Understanding when and how to apply the sliding window technique comes with practice. It’s often used in conjunction with other data structures like hashmaps or heaps, depending on the problem’s requirements.

## Steps to use Sliding Window

The sliding window technique, often implemented using fast and slow pointers, is a powerful method for solving many coding problems, especially those involving arrays or strings. Here’s a general step-by-step approach to use this technique:

### 1. Understand the Problem

- Clearly define what the problem is asking.
- Identify if the problem is about finding a subarray or substring with certain properties (like a maximum sum, minimum length, or a specific number of distinct characters).

### 2. Decide on Window Type

- Determine if a fixed-size or variable-size window is needed.
**Fixed-size window**: Used when you’re asked to find something about subarrays or substrings of a specific length.**Variable-size window**: Used when the size of the subarray or substring isn’t specified and can vary.

### 3. Initialize Pointers and Other Variables

- Initialize the
`start`

(slow pointer) and`end`

(fast pointer) to the beginning of the array or string. - Initialize other necessary variables (like sum, count, hashmap for characters, etc.) based on the problem requirements.

### 4. Expand the Window

- Gradually increase the size of the window by moving the
`end`

pointer. - Update variables (like sum, count, hashmap) with each new element included in the window.
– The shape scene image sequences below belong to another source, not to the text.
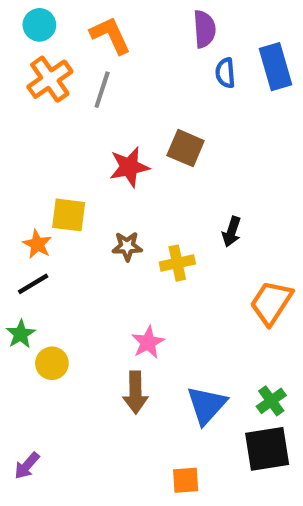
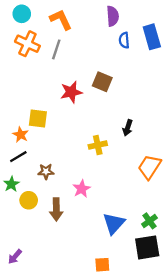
orange cross: (50, 79) -> (27, 44), turned -30
brown star: (127, 246) -> (46, 171), moved
brown arrow: (135, 393) -> (56, 209), moved

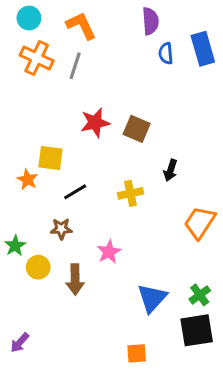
brown square: (102, 82) -> (137, 129), moved
black line: (18, 157) -> (75, 192), moved

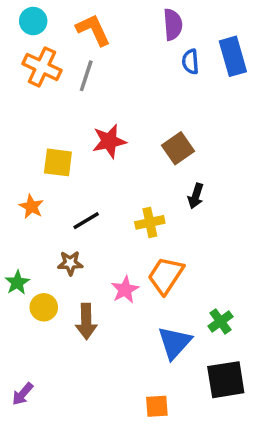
brown square: (137, 129) -> (178, 148), moved, turned 32
yellow square: (50, 158) -> (58, 162), moved
orange trapezoid: (200, 223) -> (166, 275), moved
green cross: (200, 295) -> (220, 321), moved

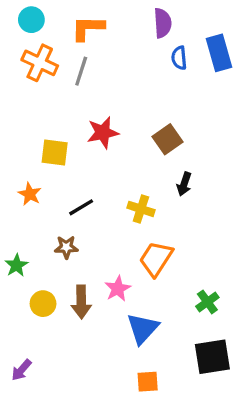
orange L-shape: (93, 30) -> (88, 28), turned -64
yellow cross: (150, 222) -> (141, 209), turned 30
pink star: (125, 290) -> (118, 289), moved
yellow circle: (44, 307) -> (43, 304), moved
blue triangle: (175, 343) -> (143, 328), moved

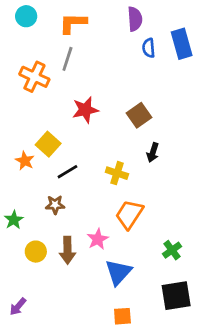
orange cross: (40, 63) -> (34, 77), moved
yellow square: (55, 153) -> (48, 144), moved, turned 35

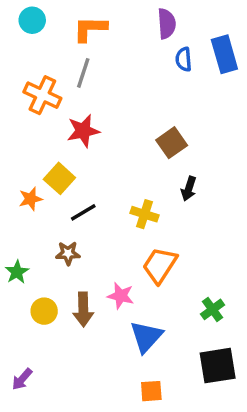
red star: (85, 110) -> (83, 131), moved
orange star: (25, 161) -> (31, 199), turned 30
pink star: (98, 239) -> (121, 296), turned -30

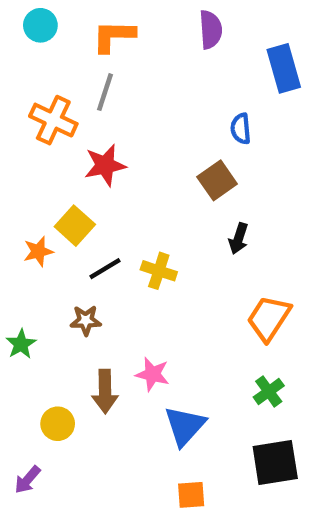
blue semicircle: (184, 59) -> (241, 129), moved
yellow cross: (144, 214) -> (159, 271), moved
orange trapezoid: (160, 265) -> (269, 318), moved
yellow circle: (44, 311) -> (58, 424), moved

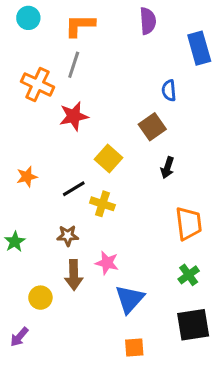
yellow square: (75, 226) -> (108, 158), moved
yellow cross: (159, 271) -> (102, 204), moved
orange trapezoid: (269, 318) -> (189, 223), turned 140
brown star: (86, 320) -> (68, 236), moved

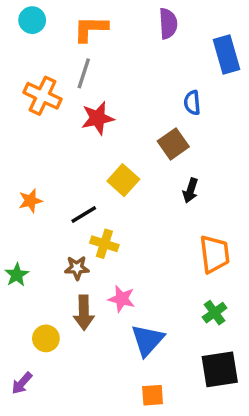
red star: (74, 116) -> (98, 118), moved
yellow cross: (102, 204) -> (104, 244), moved

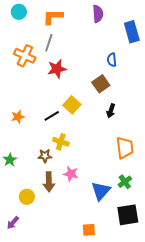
black line: (84, 215) -> (52, 116), moved
blue triangle: (147, 340) -> (101, 191), moved

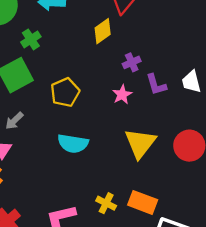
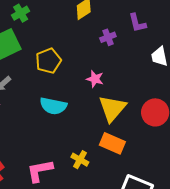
purple L-shape: (156, 85) -> (137, 23), moved
pink star: (122, 95) -> (95, 79), moved, turned -30
orange rectangle: (143, 202) -> (112, 143), moved

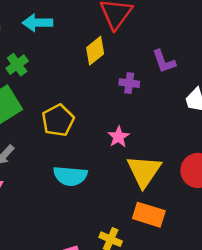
purple cross: (108, 37) -> (129, 83), turned 35
pink star: (95, 79) -> (119, 137), turned 30

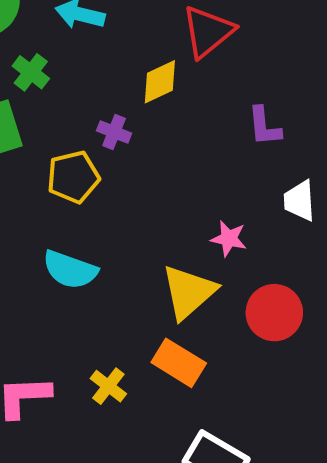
green cross: (17, 65) -> (31, 72), turned -30
purple cross: (129, 83) -> (114, 132), moved
pink star: (119, 137) -> (229, 239), moved, turned 30

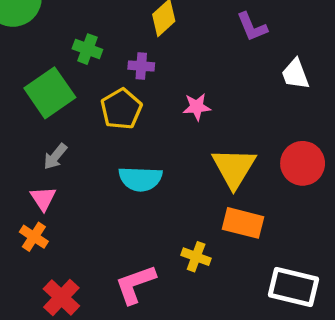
green cross: (31, 72) -> (87, 49), moved
pink star: (229, 239) -> (197, 107), moved

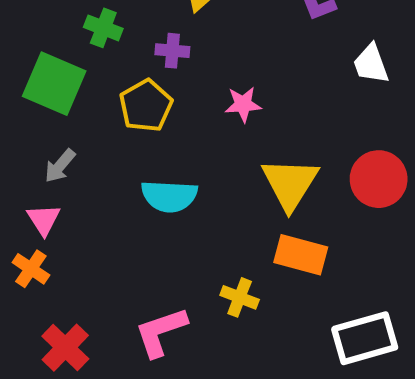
green square: (50, 93) -> (54, 84), turned -33
white rectangle: (294, 287) -> (365, 338), turned -30

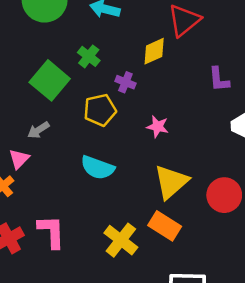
yellow cross: (240, 297) -> (121, 240), size x1.5
pink L-shape: (161, 332) -> (51, 232), moved, turned 90

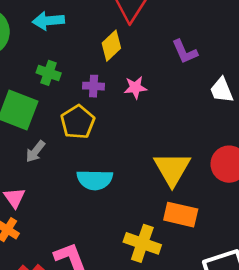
pink star: (158, 127) -> (135, 88), moved
gray arrow: (38, 130) -> (35, 151), moved

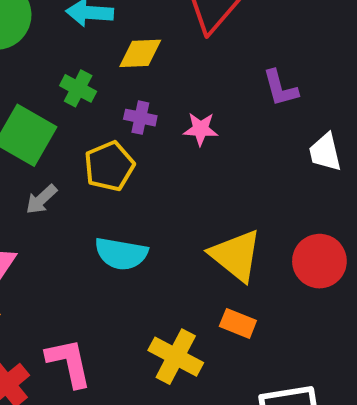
yellow diamond: (111, 46) -> (140, 53), moved, turned 32
yellow triangle: (172, 169) -> (236, 255), turned -30
orange rectangle: (181, 215) -> (238, 323), size x0.7

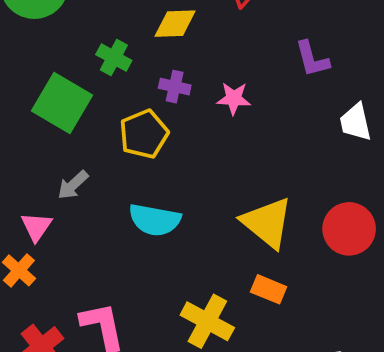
gray arrow: (41, 199) -> (73, 185), moved

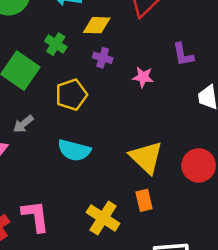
purple cross: (175, 87) -> (103, 58), moved
pink star: (234, 98) -> (143, 77), moved
orange rectangle: (269, 289) -> (144, 200), turned 50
### 5. Shrink the Window (for variable-size window)

- Once the condition is met (e.g., sum exceeds a value, the count of distinct characters exceeds a limit), start shrinking the window.
- This involves moving the
`start`

pointer forward (and updating variables accordingly) until the window no longer satisfies the condition. - The goal is often to find the optimal window size that meets the problem criteria (e.g., smallest subarray with a sum greater than a target).

### 6. Update the Solution

- After each expansion or shrinking, update your solution variable (like max/min length, max sum, or substring itself).
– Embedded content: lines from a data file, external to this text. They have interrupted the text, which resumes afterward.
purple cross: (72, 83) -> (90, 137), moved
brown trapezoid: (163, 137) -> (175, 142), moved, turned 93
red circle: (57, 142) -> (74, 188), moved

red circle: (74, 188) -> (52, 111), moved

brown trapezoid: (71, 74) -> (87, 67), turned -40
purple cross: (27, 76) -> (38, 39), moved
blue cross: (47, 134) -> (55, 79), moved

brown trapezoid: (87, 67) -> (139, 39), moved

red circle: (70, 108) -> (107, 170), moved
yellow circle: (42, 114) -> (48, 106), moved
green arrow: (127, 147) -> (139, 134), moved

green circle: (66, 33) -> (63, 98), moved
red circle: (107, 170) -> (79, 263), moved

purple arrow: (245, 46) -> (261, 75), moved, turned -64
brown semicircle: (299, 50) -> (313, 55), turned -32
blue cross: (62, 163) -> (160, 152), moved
### 7. Repeat Until the End

- Continue expanding and/or shrinking the window until the
`end`

pointer reaches the end of the array or string.

### 8. Return the Result

- After the loop, return the solution variable as the answer.

### Tips

- Be cautious about edge cases (like empty arrays or strings).
- Pay attention to the initialization and updating of variables.
- Understand when to use a fixed-size versus a variable-size window.
- Think about the implications of array/string elements being negative, zero, or positive.
- Practice different problems to get comfortable with various scenarios and requirements.

Applying the sliding window technique effectively requires both understanding the core concept and practicing a variety of problems to gain familiarity with different use cases and nuances.